• Data to use:
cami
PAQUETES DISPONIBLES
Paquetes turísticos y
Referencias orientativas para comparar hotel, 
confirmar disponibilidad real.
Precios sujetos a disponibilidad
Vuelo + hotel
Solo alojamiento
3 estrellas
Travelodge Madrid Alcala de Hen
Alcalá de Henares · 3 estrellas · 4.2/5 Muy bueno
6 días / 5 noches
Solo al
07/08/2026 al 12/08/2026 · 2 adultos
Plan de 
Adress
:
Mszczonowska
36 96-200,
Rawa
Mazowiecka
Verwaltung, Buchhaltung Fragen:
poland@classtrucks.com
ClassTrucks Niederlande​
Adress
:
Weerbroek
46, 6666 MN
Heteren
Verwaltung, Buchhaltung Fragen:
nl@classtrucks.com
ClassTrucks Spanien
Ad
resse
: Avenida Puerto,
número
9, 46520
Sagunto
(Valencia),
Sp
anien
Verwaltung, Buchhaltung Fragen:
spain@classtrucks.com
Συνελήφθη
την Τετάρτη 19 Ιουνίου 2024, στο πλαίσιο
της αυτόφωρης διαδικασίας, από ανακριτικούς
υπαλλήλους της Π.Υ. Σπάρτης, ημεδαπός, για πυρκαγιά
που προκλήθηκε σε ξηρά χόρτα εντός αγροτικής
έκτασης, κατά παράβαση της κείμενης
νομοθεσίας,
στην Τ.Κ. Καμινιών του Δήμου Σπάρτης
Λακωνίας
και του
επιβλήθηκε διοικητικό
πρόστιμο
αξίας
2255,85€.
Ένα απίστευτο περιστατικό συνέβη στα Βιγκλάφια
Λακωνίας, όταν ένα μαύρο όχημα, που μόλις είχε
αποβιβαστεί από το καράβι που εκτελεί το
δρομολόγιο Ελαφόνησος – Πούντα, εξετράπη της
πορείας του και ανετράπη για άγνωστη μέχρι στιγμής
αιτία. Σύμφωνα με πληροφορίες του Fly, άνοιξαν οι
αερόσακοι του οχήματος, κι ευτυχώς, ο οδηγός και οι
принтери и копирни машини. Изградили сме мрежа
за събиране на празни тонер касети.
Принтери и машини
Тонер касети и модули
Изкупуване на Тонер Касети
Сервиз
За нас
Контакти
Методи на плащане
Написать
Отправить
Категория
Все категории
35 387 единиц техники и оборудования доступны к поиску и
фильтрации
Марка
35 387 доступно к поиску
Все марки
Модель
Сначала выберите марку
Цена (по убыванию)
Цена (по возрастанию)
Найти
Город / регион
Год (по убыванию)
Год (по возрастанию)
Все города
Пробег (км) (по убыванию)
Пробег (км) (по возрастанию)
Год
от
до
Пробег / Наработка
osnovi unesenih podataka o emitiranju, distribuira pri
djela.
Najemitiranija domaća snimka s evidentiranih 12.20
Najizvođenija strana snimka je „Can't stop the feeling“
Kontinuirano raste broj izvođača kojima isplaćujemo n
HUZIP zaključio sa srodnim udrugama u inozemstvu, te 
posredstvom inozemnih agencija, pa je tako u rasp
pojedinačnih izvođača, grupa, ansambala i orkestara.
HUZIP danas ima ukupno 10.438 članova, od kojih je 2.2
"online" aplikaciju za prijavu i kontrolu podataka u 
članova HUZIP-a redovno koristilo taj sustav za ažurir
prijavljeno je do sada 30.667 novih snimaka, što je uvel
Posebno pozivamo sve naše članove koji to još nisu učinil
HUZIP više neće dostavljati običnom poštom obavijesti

• Prompt: Retype exactly the lines above, from the one with "Paquetes turísticos y" through the one with "Все категории", inclusive.

• Reply:
Paquetes turísticos y
Referencias orientativas para comparar hotel, 
confirmar disponibilidad real.
Precios sujetos a disponibilidad
Vuelo + hotel
Solo alojamiento
3 estrellas
Travelodge Madrid Alcala de Hen
Alcalá de Henares · 3 estrellas · 4.2/5 Muy bueno
6 días / 5 noches
Solo al
07/08/2026 al 12/08/2026 · 2 adultos
Plan de 
Adress
:
Mszczonowska
36 96-200,
Rawa
Mazowiecka
Verwaltung, Buchhaltung Fragen:
poland@classtrucks.com
ClassTrucks Niederlande​
Adress
:
Weerbroek
46, 6666 MN
Heteren
Verwaltung, Buchhaltung Fragen:
nl@classtrucks.com
ClassTrucks Spanien
Ad
resse
: Avenida Puerto,
número
9, 46520
Sagunto
(Valencia),
Sp
anien
Verwaltung, Buchhaltung Fragen:
spain@classtrucks.com
Συνελήφθη
την Τετάρτη 19 Ιουνίου 2024, στο πλαίσιο
της αυτόφωρης διαδικασίας, από ανακριτικούς
υπαλλήλους της Π.Υ. Σπάρτης, ημεδαπός, για πυρκαγιά
που προκλήθηκε σε ξηρά χόρτα εντός αγροτικής
έκτασης, κατά παράβαση της κείμενης
νομοθεσίας,
στην Τ.Κ. Καμινιών του Δήμου Σπάρτης
Λακωνίας
και του
επιβλήθηκε διοικητικό
πρόστιμο
αξίας
2255,85€.
Ένα απίστευτο περιστατικό συνέβη στα Βιγκλάφια
Λακωνίας, όταν ένα μαύρο όχημα, που μόλις είχε
αποβιβαστεί από το καράβι που εκτελεί το
δρομολόγιο Ελαφόνησος – Πούντα, εξετράπη της
πορείας του και ανετράπη για άγνωστη μέχρι στιγμής
αιτία. Σύμφωνα με πληροφορίες του Fly, άνοιξαν οι
αερόσακοι του οχήματος, κι ευτυχώς, ο οδηγός και οι
принтери и копирни машини. Изградили сме мрежа
за събиране на празни тонер касети.
Принтери и машини
Тонер касети и модули
Изкупуване на Тонер Касети
Сервиз
За нас
Контакти
Методи на плащане
Написать
Отправить
Категория
Все категории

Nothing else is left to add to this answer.